ダンジョンや遺跡などから発見される『古代遺物』を模倣した、いわば『人工遺物』とでも呼ぶべき道具の総称だ。ランプや調理器具などといった生活必需品に、大掛かりなものでは街の設備まで、その利用方法は多岐にわたる。そして魔導技師とは『古代遺物』の研究・解析、および魔導具の開発を専門とする魔術師のことだ。この世界では魔導具こそが、人々の暮らしを支えていると言っても過言ではない。
故にほとんどの国で専門の研究機関が置かれており、また職業としても、魔導技師は重要な位置づけとなっている。ルヴィリア王国筆頭魔導技師様とやらがどの程度の地位を誇っているのかは分からないが、しかし少なくとも、この年若い少女にしか見えないクレーマーは、俺が想像していたよりも遥かに大物であった。

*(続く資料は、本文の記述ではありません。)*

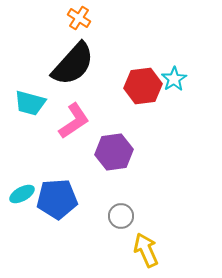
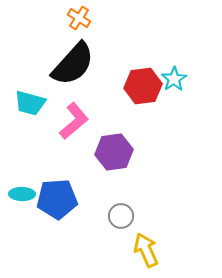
pink L-shape: rotated 6 degrees counterclockwise
cyan ellipse: rotated 30 degrees clockwise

ちなみにルヴィリア王国というのは、今俺達が居るこの国の名称だ。
そんな国のお偉いさんであるアムは今、アホみたいな顔で呆けていた。
「ぷぅはぷぅ」
「これは…………驚いたな」
いつものように、眠そうな瞳のまま自己紹介をするぷぅちゃん。
しかしアムの目線は今、ぷぅちゃんではなくその頭上に注がれていた。
「精霊を見るのは初めてではないけれど…………まさかこんなところで、本物のシフトテイルを見られるなんてね」
不思議なもので、段々とぷぅちゃんの表情が読み取れるようになってきた。いやまぁ、もちろん表情は一切変わらないのだが。そしてぷぅちゃんは今、多分ちょっとムッとしてる。お気に入りの自己紹介をスルーされたからだろう。とはいえ、もさもさした丸タヌキを頭に乗せたぷぅちゃんは控えめに言って大変に可愛らしい。目を奪われるのも仕方のないことだろう。俺ですら自然と笑顔になってしまうほどだ。まぁアムの場合、ジークの方に目を奪われ過ぎな気もするが。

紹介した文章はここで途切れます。